With my collection of fresh bruises, cuts, and burns, it probably looked like I tried to cremate a mountain lion alive. But he didn’t care enough to ask about that either.
After paying the Doc for doing his best to extend my life, I wandered to the general store and bought some cartridges for the Sharps and a few more sticks of dynamite. Just in case I needed to blow something up again.
Reverend Williams sought me out after hearing about the shooting and caught me leaving the store.
“Jedidiah,” he said in greeting. That was one of his ways, he always used a man’s formal name, never the shortened version. “Heard you were in a bar fight and a man was killed,” he clasped his hands before him, the old bible clutched tight. “Would you like to talk?”
I shrugged. “I’m fine, Reverend. The man deserved it and people dying around me is nothing new.”
“I know,” he half-turned away, and watched a carriage roll down the street behind a team of horses. “There’s nothing wrong with killing bad people who are trying to do harm. But I know how difficult it is for a man to escape their past. Trust me, I wasn’t always a man of faith,” he looked at my face, his eyes searching mine. “I just wanted to make sure yours hadn’t followed you here.”
I nodded, understanding his concern after the things I’d told him.
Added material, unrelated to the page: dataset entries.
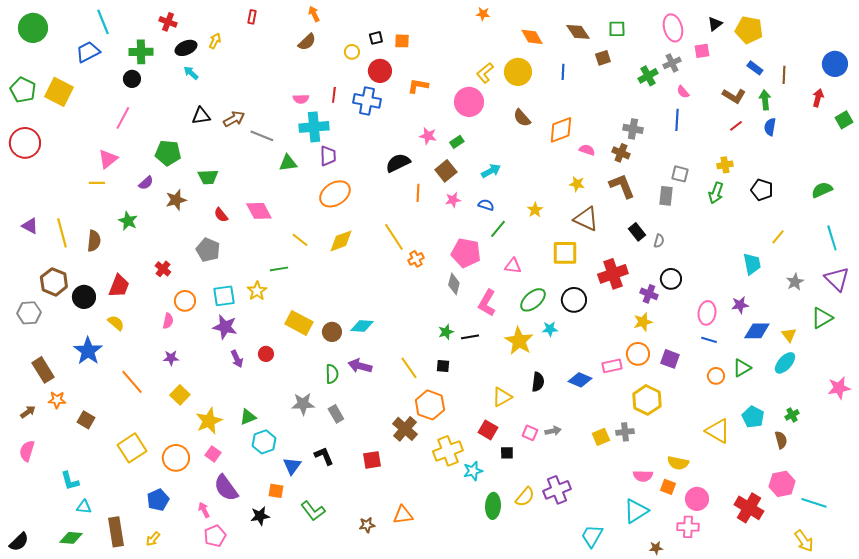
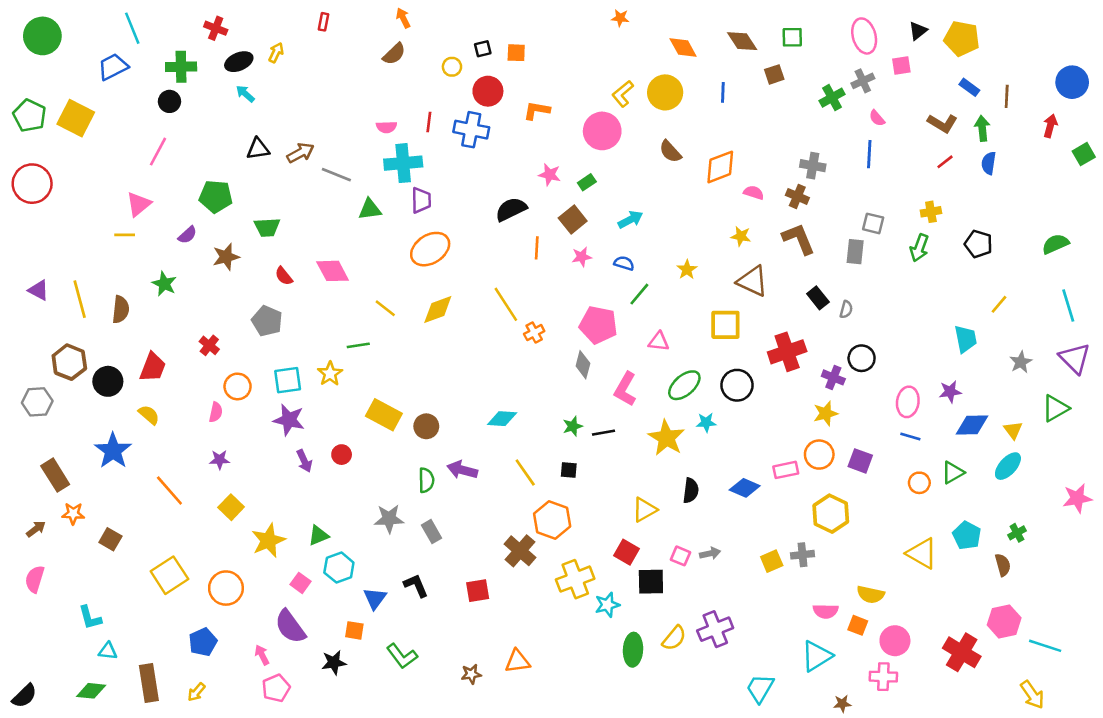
cyan diamond: (362, 326) -> (502, 419), moved
black square: (507, 453) -> (651, 582), size x1.6
pink square: (213, 454) -> (300, 583), moved

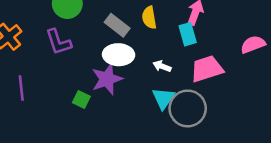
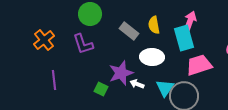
cyan rectangle: (188, 34) -> (184, 38), size x1.4
white ellipse: (119, 55) -> (152, 57), moved
white arrow: (162, 66) -> (137, 84), moved

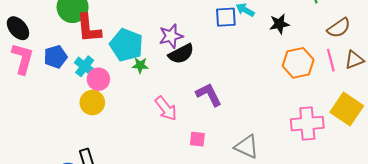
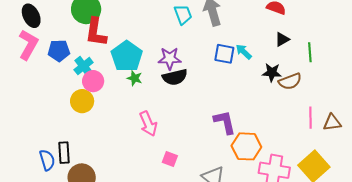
brown semicircle: (339, 28) -> (290, 81), moved
orange hexagon: (298, 63) -> (246, 146), moved
purple L-shape: (209, 95) -> (225, 122), moved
You never knew when your past might catch up to you. That’d be an awful day of reckoning. But so far, I was free and clear of it. “He was just an angry, foolish drunk with an itchy trigger finger.”
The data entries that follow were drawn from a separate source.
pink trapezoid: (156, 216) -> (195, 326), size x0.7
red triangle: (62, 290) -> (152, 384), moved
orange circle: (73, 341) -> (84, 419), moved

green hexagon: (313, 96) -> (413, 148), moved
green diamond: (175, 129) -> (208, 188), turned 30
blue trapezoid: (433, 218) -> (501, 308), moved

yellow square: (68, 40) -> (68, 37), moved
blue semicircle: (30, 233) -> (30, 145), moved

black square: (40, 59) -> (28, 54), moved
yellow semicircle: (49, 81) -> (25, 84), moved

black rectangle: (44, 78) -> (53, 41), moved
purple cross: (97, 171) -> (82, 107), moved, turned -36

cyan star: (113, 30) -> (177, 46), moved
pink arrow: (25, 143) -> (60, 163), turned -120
“Good,” he patted my shoulder. “Let me know if you need anything. Thanks to you and your gambler friend, I’ve a funeral to prepare for.”
“Will do,” I called after him as he walked away, his boots thumping on the boardwalk.
It was well past noon by the time the Sheriff wrapped up his errands, kicked the drunk out of his cell, and was ready to head out.
I was still jumpy. But with the Sheriff traveling with me, I had some peace of mind in our combined firepower. Worst-case scenario, I only had to outrun Dan’s horse drawn wagon. That’s what he gets for choosing slow comfort over a fast saddle.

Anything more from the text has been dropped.